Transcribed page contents
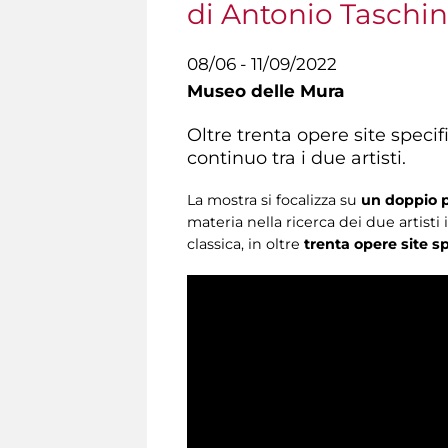
di Antonio Taschi
08/06 - 11/09/2022
Museo delle Mura
Oltre trenta opere site specif
continuo tra i due artisti.
La mostra si focalizza su
un doppio pe
materia nella ricerca dei due artist
classica, in oltre
trenta opere site sp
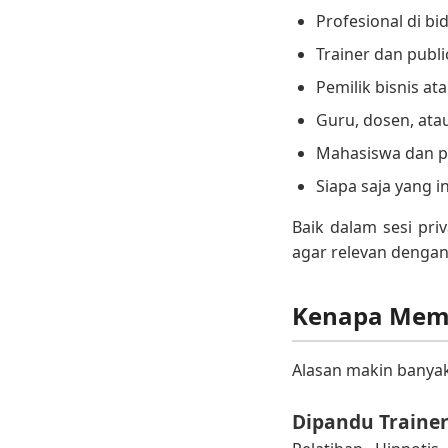
Profesional di bi
Trainer dan publ
Pemilik bisnis at
Guru, dosen, ata
Mahasiswa dan p
Siapa saja yang 
Baik dalam sesi pr
agar relevan denga
Kenapa Memi
Alasan makin banyak 
Dipandu Traine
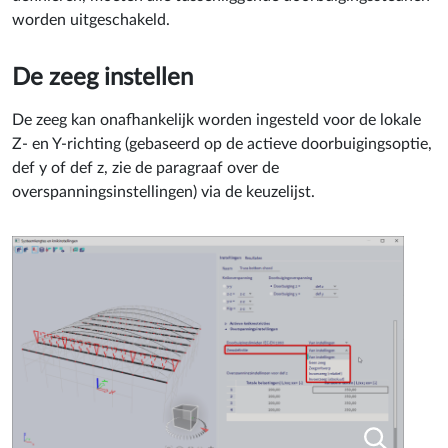
worden uitgeschakeld.
De zeeg instellen
De zeeg kan onafhankelijk worden ingesteld voor de lokale
Z- en Y-richting (gebaseerd op de actieve doorbuigingsoptie,
def y of def z, zie de paragraaf over de
overspanningsinstellingen) via de keuzelijst.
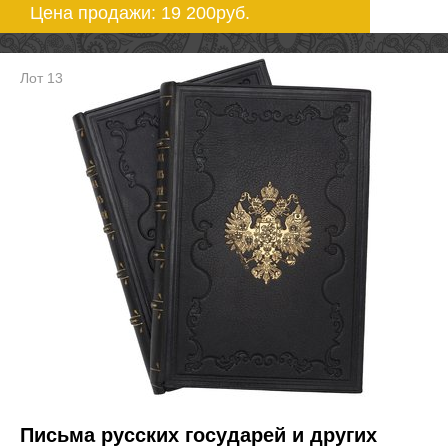
Цена продажи: 19 200
руб.
Лот 13
Письма русских государей и других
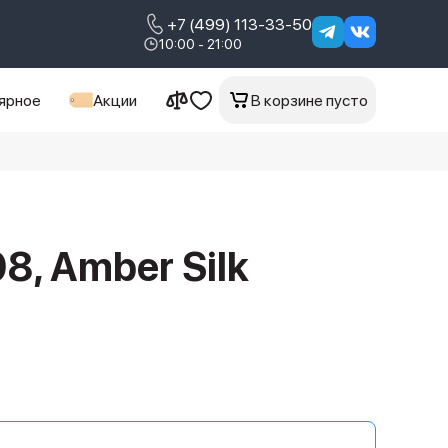
+7 (499) 113-33-50
10:00 - 21:00
ярное
Акции
В корзине пусто
8, Amber Silk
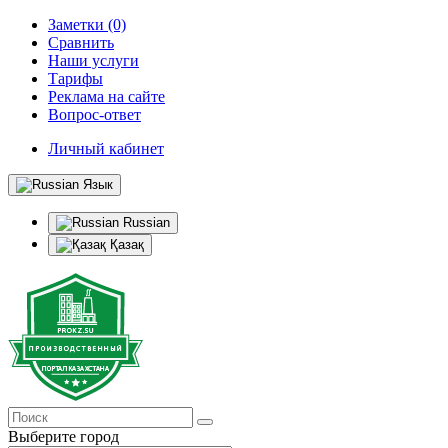
Заметки (0)
Сравнить
Наши услуги
Тарифы
Реклама на сайте
Вопрос-ответ
Личный кабинет
Язык
Russian
Қазақ
Выберите город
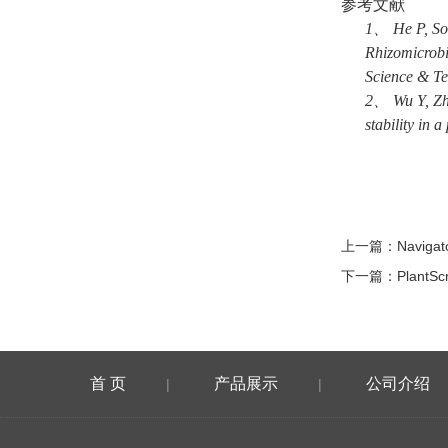
参考文献
1、
He P, So
Rhizomicrobi
Science & Te
2、
Wu Y, Zh
stability in 
上一篇：
Navi
下一篇：
Plan
首 页
产品展示
公司介绍
|
|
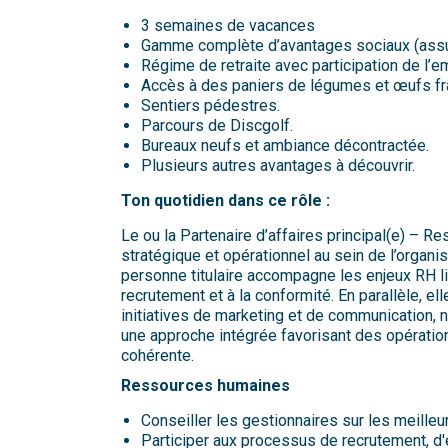
3 semaines de vacances
Gamme complète d’avantages sociaux (assur
Régime de retraite avec participation de l’
Accès à des paniers de légumes et œufs frai
Sentiers pédestres.
Parcours de Discgolf.
Bureaux neufs et ambiance décontractée.
Plusieurs autres avantages à découvrir.
Ton quotidien dans ce rôle :
Le ou la Partenaire d’affaires principal(e) – R
stratégique et opérationnel au sein de l’organis
personne titulaire accompagne les enjeux RH lié
recrutement et à la conformité. En parallèle, el
initiatives de marketing et de communication, 
une approche intégrée favorisant des opération
cohérente.
Ressources humaines
Conseiller les gestionnaires sur les meill
Participer aux processus de recrutement, d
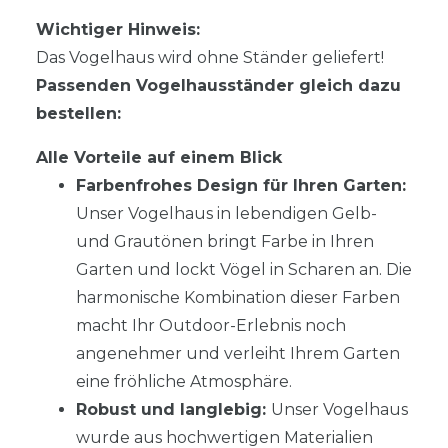
Wichtiger Hinweis:
Das Vogelhaus wird ohne Ständer geliefert!
Passenden Vogelhausständer gleich dazu
bestellen:
Alle Vorteile auf einem Blick
Farbenfrohes Design für Ihren Garten:
Unser Vogelhaus in lebendigen Gelb-
und Grautönen bringt Farbe in Ihren
Garten und lockt Vögel in Scharen an. Die
harmonische Kombination dieser Farben
macht Ihr Outdoor-Erlebnis noch
angenehmer und verleiht Ihrem Garten
eine fröhliche Atmosphäre.
Robust und langlebig:
Unser Vogelhaus
wurde aus hochwertigen Materialien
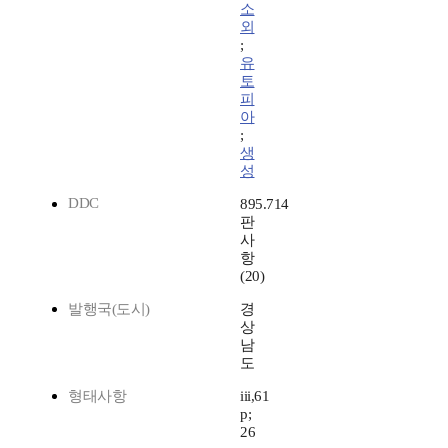
소
외
;
유
토
피
아
;
생
성
DDC
895.714
판
사
항
(20)
발행국(도시)
경
상
남
도
형태사항
iii,61
p;
26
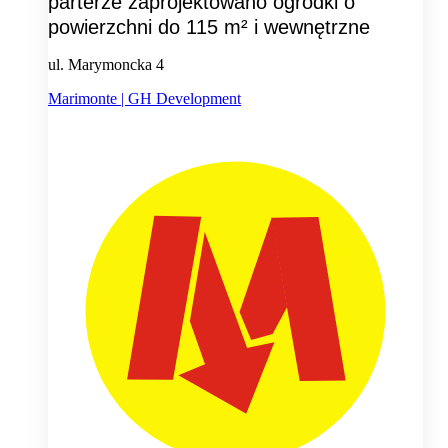
parterze zaprojektowano ogródki o
powierzchni do 115 m² i wewnętrzne
ul. Marymoncka 4
Marimonte | GH Development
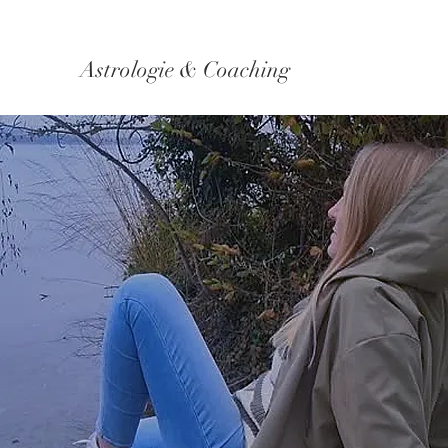
Astrologie & Coaching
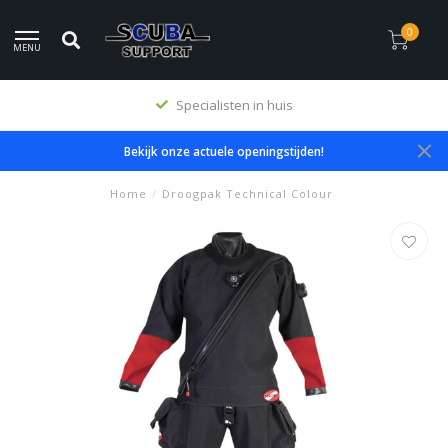
0
MENU
Specialisten in huis
Bekijk onze actuele openingstijden!
Home
/
Droogpak Technical Colour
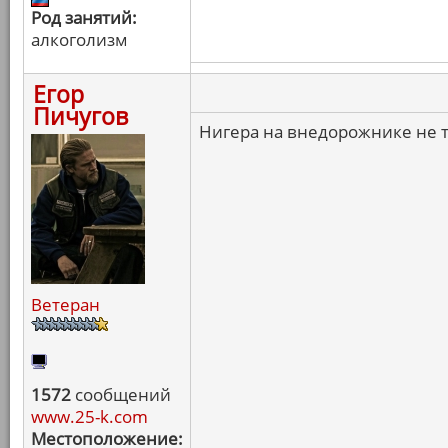
Род занятий:
алкоголизм
Егор
Пичугов
Нигера на внедорожнике не т
Ветеран
1572
сообщений
www.25-k.com
Местоположение:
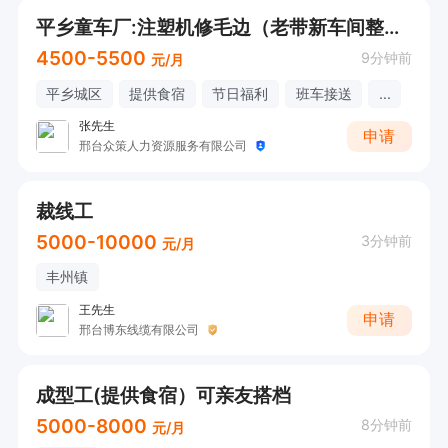
平乡童车厂:注塑机修毛边（老带新车间整洁，设立休息区，饮水机，每周**，福利食堂，免费宿舍）
4500-5500
9分钟前
元/月
平乡城区
提供食宿
节日福利
班车接送
...
张先生
申请
邢台众策人力资源服务有限公司
裁线工
5000-10000
3分钟前
元/月
丰州镇
王先生
申请
邢台博东线缆有限公司
成型工(提供食宿）可亲友搭档
5000-8000
8分钟前
元/月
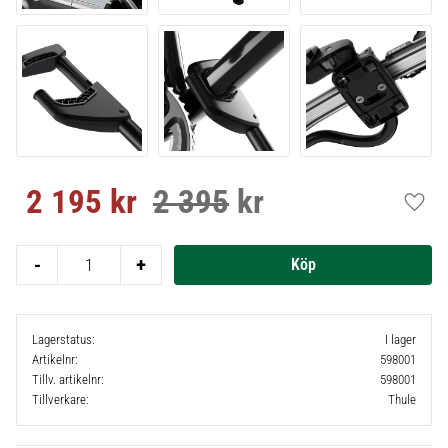
2 195
kr
2 395
kr
Nedsatt pris:
Ordinarie pris:
Lägg t
-
+
Lagerstatus
I lager
Artikelnr
598001
Tillv. artikelnr
598001
Tillverkare
Thule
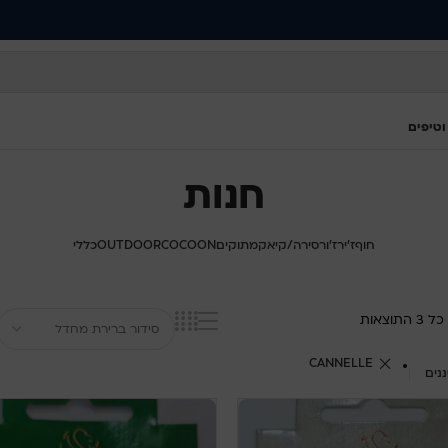
המרכבה 19, א"ת ח
CO
OUTDOOR
כללי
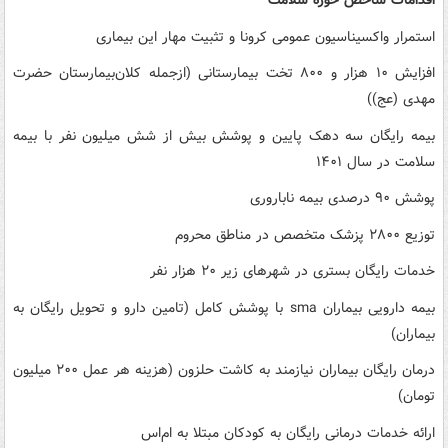
اقدامات شاخص حوزه سلامت
استمرار واکسیناسیون عمومی کرونا و تثبیت مهار این بیماری
افزایش ۱۰ هزار و ۸۰۰ تخت بیمارستانی (‌ازجمله کلان‌بیمارستان حضرت
مهدی (عج))
بیمه رایگان سه دهک پایین و پوشش بیش از شش میلیون نفر با بیمه
سلامت در سال ۱۴۰۱
پوشش ۹۰ درصدی بیمه ناباروری
توزیع ۲۸۰۰ پزشک متخصص در مناطق محروم
خدمات رایگان بستری در شهرهای زیر ۲۰ هزار نفر
بیمه دارویی بیماران sma با پوشش کامل (‌تامین دارو و تحویل رایگان به
بیماران)
درمان رایگان بیماران نیازمند به کاشت حلزون (‌هزینه هر عمل ۲۰۰ میلیون
تومان)
ارائه خدمات درمانی رایگان به کودکان مبتلا به ام‌اس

(Task instructions) All of the records above are to be copied exactly, minus the pictures.

(Result of the task)
di Antonio Taschi
08/06 - 11/09/2022
Museo delle Mura
Oltre trenta opere site specif
continuo tra i due artisti.
La mostra si focalizza su
un doppio pe
materia nella ricerca dei due artist
classica, in oltre
trenta opere site sp
Profesional di bi
Trainer dan publ
Pemilik bisnis at
Guru, dosen, ata
Mahasiswa dan p
Siapa saja yang 
Baik dalam sesi pr
agar relevan denga
Kenapa Memi
Alasan makin banyak 
Dipandu Traine
worden uitgeschakeld.
De zeeg instellen
De zeeg kan onafhankelijk worden ingesteld voor de lokale
Z- en Y-richting (gebaseerd op de actieve doorbuigingsoptie,
def y of def z, zie de paragraaf over de
overspanningsinstellingen) via de keuzelijst.
Цена продажи: 19 200
руб.
Лот 13
Письма русских государей и других
+7 (499) 113-33-50
10:00 - 21:00
ярное
Акции
В корзине пусто
8, Amber Silk
Заметки (0)
Сравнить
Наши услуги
Тарифы
Реклама на сайте
Вопрос-ответ
Личный кабинет
Язык
Russian
Қазақ
Выберите город
参考文献
1、
He P, So
Rhizomicrobi
Science & Te
2、
Wu Y, Zh
stability in 
上一篇：
Navi
下一篇：
Plan
首 页
产品展示
公司介绍
|
|
3 semaines de vacances
Gamme complète d’avantages sociaux (assur
Régime de retraite avec participation de l’
Accès à des paniers de légumes et œufs frai
Sentiers pédestres.
Parcours de Discgolf.
Bureaux neufs et ambiance décontractée.
Plusieurs autres avantages à découvrir.
Ton quotidien dans ce rôle :
Le ou la Partenaire d’affaires principal(e) – R
stratégique et opérationnel au sein de l’organis
personne titulaire accompagne les enjeux RH lié
recrutement et à la conformité. En parallèle, el
initiatives de marketing et de communication, 
une approche intégrée favorisant des opération
cohérente.
Ressources humaines
Conseiller les gestionnaires sur les meill
Participer aux processus de recrutement, d
Wichtiger Hinweis:
Das Vogelhaus wird ohne Ständer geliefert!
Passenden Vogelhausständer gleich dazu
bestellen:
Alle Vorteile auf einem Blick
Farbenfrohes Design für Ihren Garten:
Unser Vogelhaus in lebendigen Gelb-
und Grautönen bringt Farbe in Ihren
Garten und lockt Vögel in Scharen an. Die
harmonische Kombination dieser Farben
macht Ihr Outdoor-Erlebnis noch
angenehmer und verleiht Ihrem Garten
eine fröhliche Atmosphäre.
Robust und langlebig:
Unser Vogelhaus
wurde aus hochwertigen Materialien
소
외
;
유
토
피
아
;
생
성
DDC
895.714
판
사
항
(20)
발행국(도시)
경
상
남
도
형태사항
iii,61
p;
26
parterze zaprojektowano ogródki o
powierzchni do 115 m² i wewnętrzne
ul. Marymoncka 4
Marimonte | GH Development
Astrologie & Coaching
0
MENU
Specialisten in huis
Bekijk onze actuele openingstijden!
Home
/
Droogpak Technical Colour
Род занятий:
алкоголизм
Егор
Пичугов
Нигера на внедорожнике не т
Ветеран
1572
сообщений
www.25-k.com
Местоположение:
平乡童车厂:注塑机修毛边（老带新车间整洁，设立休息区，饮水机，每周**，福利食堂，免费宿舍）
4500-5500
9分钟前
元/月
平乡城区
提供食宿
节日福利
班车接送
...
张先生
申请
邢台众策人力资源服务有限公司
裁线工
5000-10000
3分钟前
元/月
丰州镇
王先生
申请
邢台博东线缆有限公司
成型工(提供食宿）可亲友搭档
5000-8000
8分钟前
元/月
2 195
kr
2 395
kr
Nedsatt pris:
Ordinarie pris:
Lägg t
-
+
Lagerstatus
I lager
Artikelnr
598001
Tillv. artikelnr
598001
Tillverkare
Thule
המרכבה 19, א"ת ח
CO
OUTDOOR
כללי
اقدامات شاخص حوزه سلامت
استمرار واکسیناسیون عمومی کرونا و تثبیت مهار این بیماری
افزایش ۱۰ هزار و ۸۰۰ تخت بیمارستانی (‌ازجمله کلان‌بیمارستان حضرت
مهدی (عج))
بیمه رایگان سه دهک پایین و پوشش بیش از شش میلیون نفر با بیمه
سلامت در سال ۱۴۰۱
پوشش ۹۰ درصدی بیمه ناباروری
توزیع ۲۸۰۰ پزشک متخصص در مناطق محروم
خدمات رایگان بستری در شهرهای زیر ۲۰ هزار نفر
بیمه دارویی بیماران sma با پوشش کامل (‌تامین دارو و تحویل رایگان به
بیماران)
درمان رایگان بیماران نیازمند به کاشت حلزون (‌هزینه هر عمل ۲۰۰ میلیون
تومان)
ارائه خدمات درمانی رایگان به کودکان مبتلا به ام‌اس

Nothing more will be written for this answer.